If there is no way possible, print -1.
For Example :
‘N’ = 5, cost: {2, 3, 1, 2, 4, 1, 5, 77, 4}
For the given example, the largest possible value that can be formed is 66666. As the cost of each 5 is 1 and we have a total of 5 coins. Hence the answer is 66666.
Input Format :
The first line contains a single integer ‘T’ denoting the number of test cases, then each test case follows:
The first line of each test case contains a single integer ‘N’ denoting the total number of coins Mikasa has.
The second line of the test case contains 9 integers denoting the cost of every number from 1 to 9.
Output Format :
For each test case, print a single integer denoting the largest possible number.
Output for each test case will be printed in a separate line.
Note :
You are not required to print anything; it has already been taken care of. Just implement the function.
Constraints :
1 <= T <= 10
1 <= N <= 1000
1 <= coins[i] <= 1000
Time limit: 1 sec
Approaches
Approach: In this approach, we will calculate the maximum possible number we can make with every cost from 1 to ‘N’ using the given cost. As we are storing the final answer in a string we will have to compare all the strings formed using the current cost and return the maximum possible cost.
To do this, we will make another function ‘largetNumberHelper’ and we will pass an integer ‘N’ which represents the number of coins left after taking the ‘i’th number from 1 to 9 and the vector ‘cost’.
The steps are as follows:
- Take a string ‘ans’ to store the final answer.
- Call the function ‘largestNumberHelper’ and pass the integer ‘N’, the vector ‘cost’ as parameters.
- Return ‘ans’.
‘largestNumberHelper(N, cost)’:
- Check if ‘N’ is less than 0, then return ‘-1’, as the negative cost is not possible.
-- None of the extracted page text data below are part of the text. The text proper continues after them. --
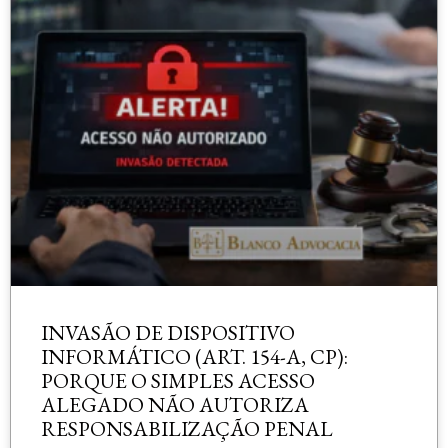
INVASÃO DE DISPOSITIVO
INFORMÁTICO (ART. 154-A, CP):
PORQUE O SIMPLES ACESSO
ALEGADO NÃO AUTORIZA
RESPONSABILIZAÇÃO PENAL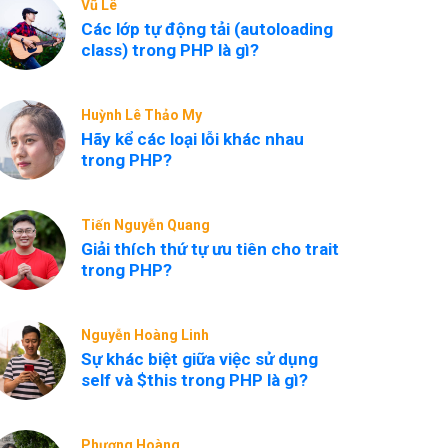
Vũ Lê
Các lớp tự động tải (autoloading
class) trong PHP là gì?
Huỳnh Lê Thảo My
Hãy kể các loại lỗi khác nhau
trong PHP?
Tiến Nguyễn Quang
Giải thích thứ tự ưu tiên cho trait
trong PHP?
Nguyễn Hoàng Linh
Sự khác biệt giữa việc sử dụng
self và $this trong PHP là gì?
Phương Hoàng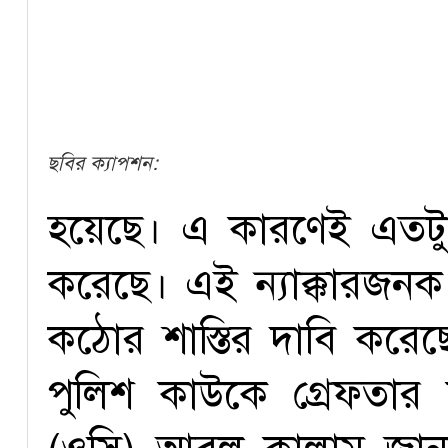
ছবির ক্যাপশন:
হয়েছে। এ কারণেই এতটুকু
করেছে। এই ন্যাক্কারজন
কঠোর শাস্তির দাবি করেছ
পুলিশ কাউকে গ্রেফতার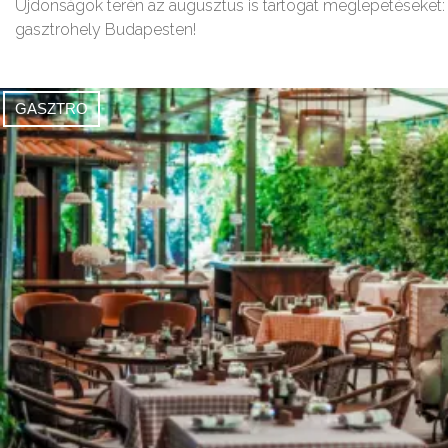
Újdonságok terén az augusztus is tartogat meglepetéseket:
gasztrohely Budapesten!
GASZTRO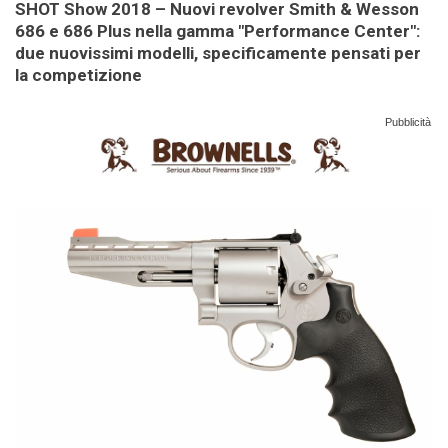
SHOT Show 2018 – Nuovi revolver Smith & Wesson
686 e 686 Plus nella gamma "Performance Center":
due nuovissimi modelli, specificamente pensati per
la competizione
Pubblicità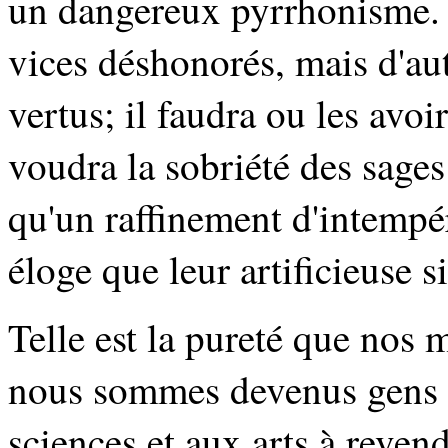
un dangereux pyrrhonisme. I
vices déshonorés, mais d'au
vertus; il faudra ou les avoi
voudra la sobriété des sages
qu'un raffinement d'intemp
éloge que leur artificieuse s
Telle est la pureté que nos 
nous sommes devenus gens de
sciences et aux arts à reven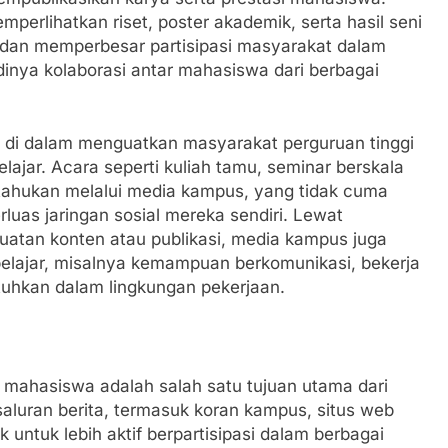
mperlihatkan riset, poster akademik, serta hasil seni
 dan memperbesar partisipasi masyarakat dalam
adinya kolaborasi antar mahasiswa dari berbagai
n di dalam menguatkan masyarakat perguruan tinggi
jar. Acara seperti kuliah tamu, seminar berskala
itahukan melalui media kampus, yang tidak cuma
luas jaringan sosial mereka sendiri. Lewat
atan konten atau publikasi, media kampus juga
elajar, misalnya kemampuan berkomunikasi, bekerja
utuhkan dalam lingkungan pekerjaan.
n mahasiswa adalah salah satu tujuan utama dari
saluran berita, termasuk koran kampus, situs web
k untuk lebih aktif berpartisipasi dalam berbagai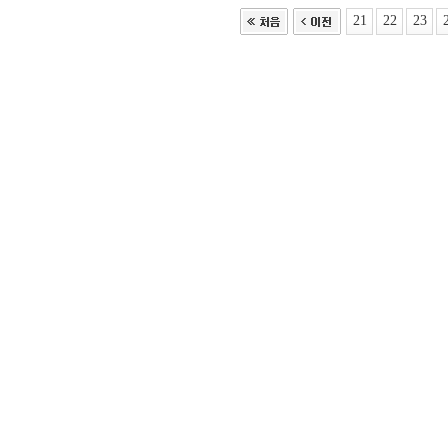
21
22
23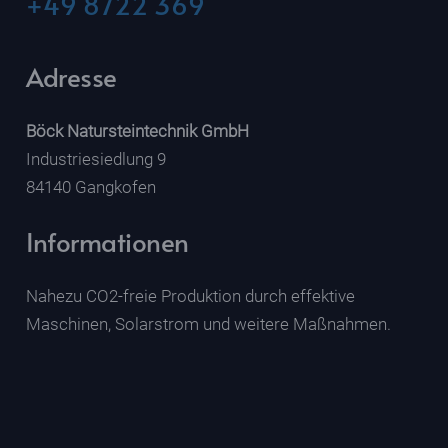
+49 8722 369
Adresse
Böck Natursteintechnik GmbH
Industriesiedlung 9
84140 Gangkofen
Informationen
Nahezu CO2-freie Produktion durch effektive
Maschinen, Solarstrom und weitere Maßnahmen.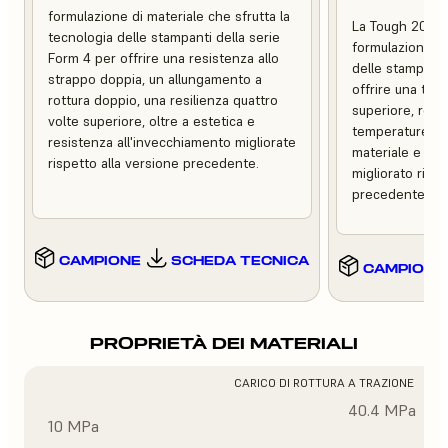
formulazione di materiale che sfrutta la
La Tough 2000 
tecnologia delle stampanti della serie
formulazione ch
Form 4 per offrire una resistenza allo
delle stampanti
strappo doppia, un allungamento a
offrire una tena
rottura doppio, una resilienza quattro
superiore, resis
volte superiore, oltre a estetica e
temperature, m
resistenza all'invecchiamento migliorate
materiale e un 
rispetto alla versione precedente.
migliorato rispe
precedente.
CAMPIONE
SCHEDA TECNICA
CAMPIONE
PROPRIETÀ DEI MATERIALI
CARICO DI ROTTURA A TRAZIONE
40.4 MPa
10 MPa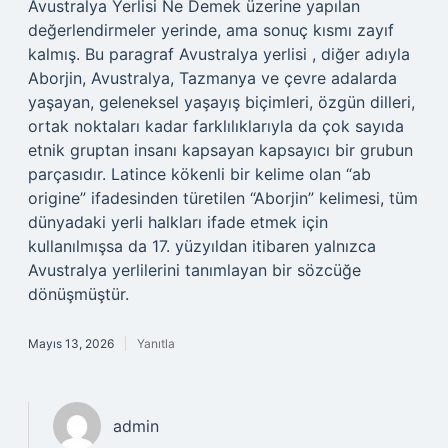
Avustralya Yerlisi Ne Demek üzerine yapılan
değerlendirmeler yerinde, ama sonuç kısmı zayıf
kalmış. Bu paragraf Avustralya yerlisi , diğer adıyla
Aborjin, Avustralya, Tazmanya ve çevre adalarda
yaşayan, geleneksel yaşayış biçimleri, özgün dilleri,
ortak noktaları kadar farklılıklarıyla da çok sayıda
etnik gruptan insanı kapsayan kapsayıcı bir grubun
parçasıdır. Latince kökenli bir kelime olan “ab
origine” ifadesinden türetilen “Aborjin” kelimesi, tüm
dünyadaki yerli halkları ifade etmek için
kullanılmışsa da 17. yüzyıldan itibaren yalnızca
Avustralya yerlilerini tanımlayan bir sözcüğe
dönüşmüştür.
Mayıs 13, 2026
Yanıtla
admin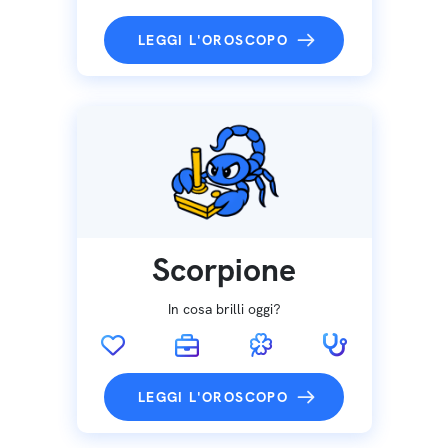
LEGGI L'OROSCOPO
Scorpione
In cosa brilli oggi?
LEGGI L'OROSCOPO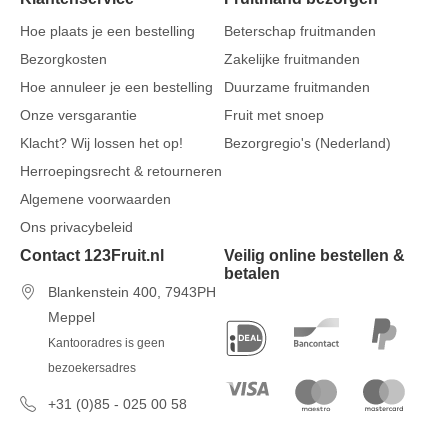
Hoe plaats je een bestelling
Beterschap fruitmanden
Bezorgkosten
Zakelijke fruitmanden
Hoe annuleer je een bestelling
Duurzame fruitmanden
Onze versgarantie
Fruit met snoep
Klacht? Wij lossen het op!
Bezorgregio's (Nederland)
Herroepingsrecht & retourneren
Algemene voorwaarden
Ons privacybeleid
Contact 123Fruit.nl
Veilig online bestellen &
betalen
Blankenstein 400, 7943PH
Meppel
Kantooradres is geen
bezoekersadres
+31 (0)85 - 025 00 58
7 dagen per week van 09u00 tot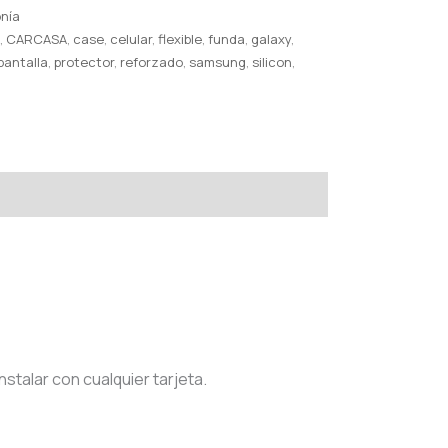
onía
l
,
CARCASA
,
case
,
celular
,
flexible
,
funda
,
galaxy
,
pantalla
,
protector
,
reforzado
,
samsung
,
silicon
,
nstalar con cualquier tarjeta.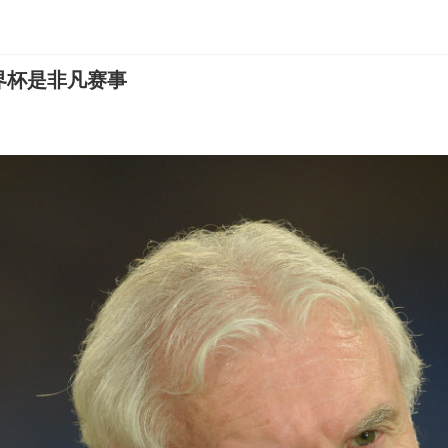
界杯是非凡赛事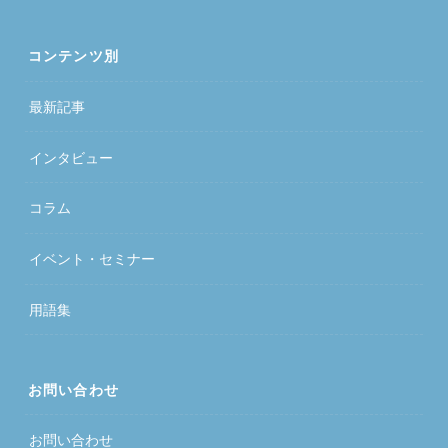
コンテンツ別
最新記事
インタビュー
コラム
イベント・セミナー
用語集
お問い合わせ
お問い合わせ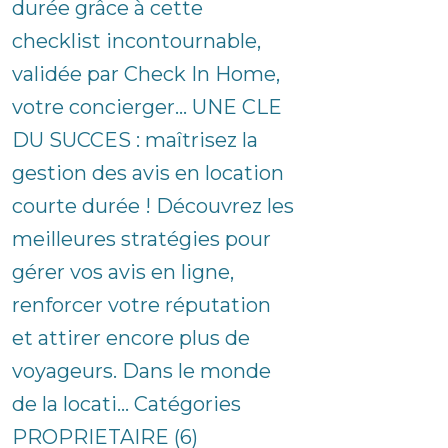
durée grâce à cette
checklist incontournable,
validée par Check In Home,
votre concierger... UNE CLE
DU SUCCES : maîtrisez la
gestion des avis en location
courte durée ! Découvrez les
meilleures stratégies pour
gérer vos avis en ligne,
renforcer votre réputation
et attirer encore plus de
voyageurs. Dans le monde
de la locati... Catégories
PROPRIETAIRE (6)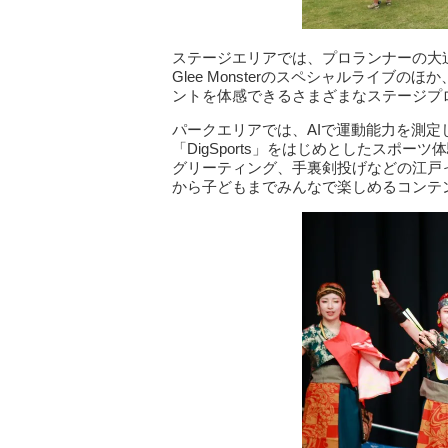
ステージエリアでは、プロランナーの大迫傑
Glee Monsterのスペシャルライブ
ントを体感できるさまざまなステージプ
パークエリアでは、AIで運動能力を測
「DigSports」をはじめとしたスポー
グリーティング、手裏剣投げなどの江戸
から子どもまでみんなで楽しめるコンテ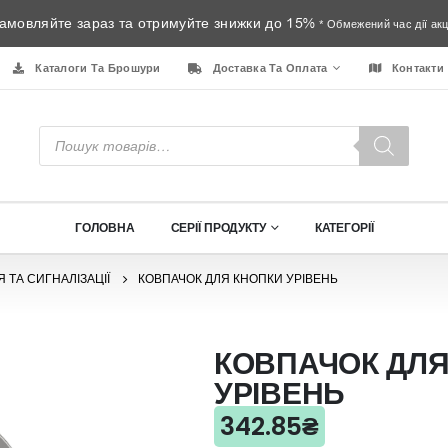
амовляйте зараз та отримуйте знижки до 15%
* Обмежений час дії акці
Каталоги Та Брошури
Доставка Та Оплата
Контакти
Пошук
товарів
ГОЛОВНА
СЕРІЇ ПРОДУКТУ
КАТЕГОРІЇ
 ТА СИГНАЛІЗАЦІЇ
КОВПАЧОК ДЛЯ КНОПКИ УРІВЕНЬ
КОВПАЧОК ДЛЯ
УРІВЕНЬ
342.85
₴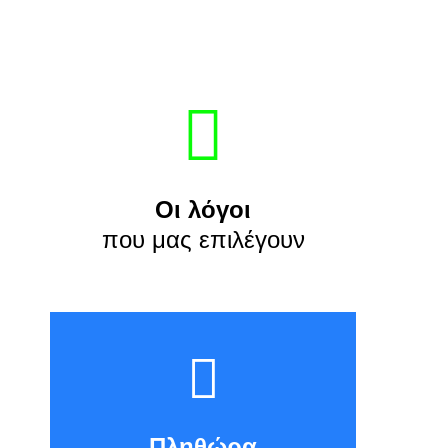
Οι λόγοι
που μας επιλέγουν
Πληθώρα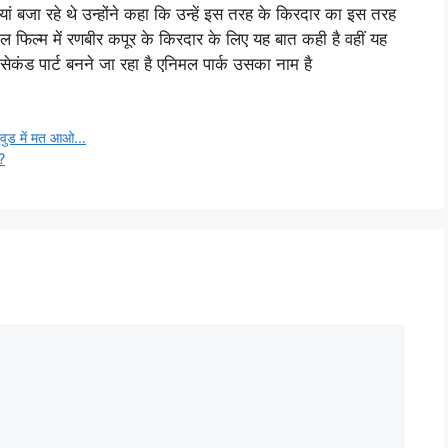
 बजा रहे थे उन्होंने कहा कि उन्हें इस तरह के किरदार का इस तरह
निमल फिल्म में रणबीर कपूर के किरदार के लिए यह बात कही है वहीं यह
ेकंड पार्ट बनने जा रहा है एनिमल पार्क उसका नाम है
लीवुड में मत आओ…
?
- Check if ‘N’ is equal to 0, return an empty string.
- Take a string ‘ans’ and initialize it with ‘-1’.
- Iterate through 1 to 9(say iterator be i):
- Call the function ‘largestNumberHelper’ and pass the value ‘N’ - ‘cost[i - 1]’ and the cost array and store it in a string ‘res’, as we want to check if we can take the current number ‘i’ in the string or not.
- Check if the value of ‘res’ is not ‘-1’, as that means that we can take the current number ‘i’ in the ‘ans’:
- Check if ‘ans’ is ‘-1’:
- Update ‘ans’ = ‘res’ + (char)(i + ‘0’).
- Else:
- Compare the two strings ‘res’ + (char)(i + ‘0’), ‘ans’ and update the larger string to ‘ans’.
- Check if ‘ans’ is ‘-1’:
- Return ‘ans’.
In this approach, we will not only calculate the maximum possible number we can make with every cost from 1 to ‘N’ using the given cost but will also store them in an array ‘dp’. By doing so, we will be able to skip many precomputed cases, hence reducing the time complexity.
The steps are as follows:
- Take a vector of string ‘dp’ to store the final answer.
- Call the function ‘largestNumberHelper’ and pass the integer ‘N’, the vector ‘cost’ and the vector of strings ‘dp’ as parameters.
- Return ‘dp[N]’.
‘largestNumberHelper(N, cost, dp)’:
- Check if ‘N’ is less than 0, then return ‘-1’, as the negative cost is not possible.
- Check if ‘N’ is equal to 0, return an empty string.
- Check if ‘dp[N]’ is not equal to -1, which means that the current value is already computed by us:
- Return ‘dp[N]’.
- Take a string ‘ans’ and initialize it with ‘-1’.
- Iterate through 1 to 9(say iterator be i):
- Call the function ‘largestNumberHelper’ and pass the value ‘N’ - ‘cost[i - 1]’ and the cost array and store it in a string ‘res’, as we want to check if we can take the current number ‘i’ in the string or not.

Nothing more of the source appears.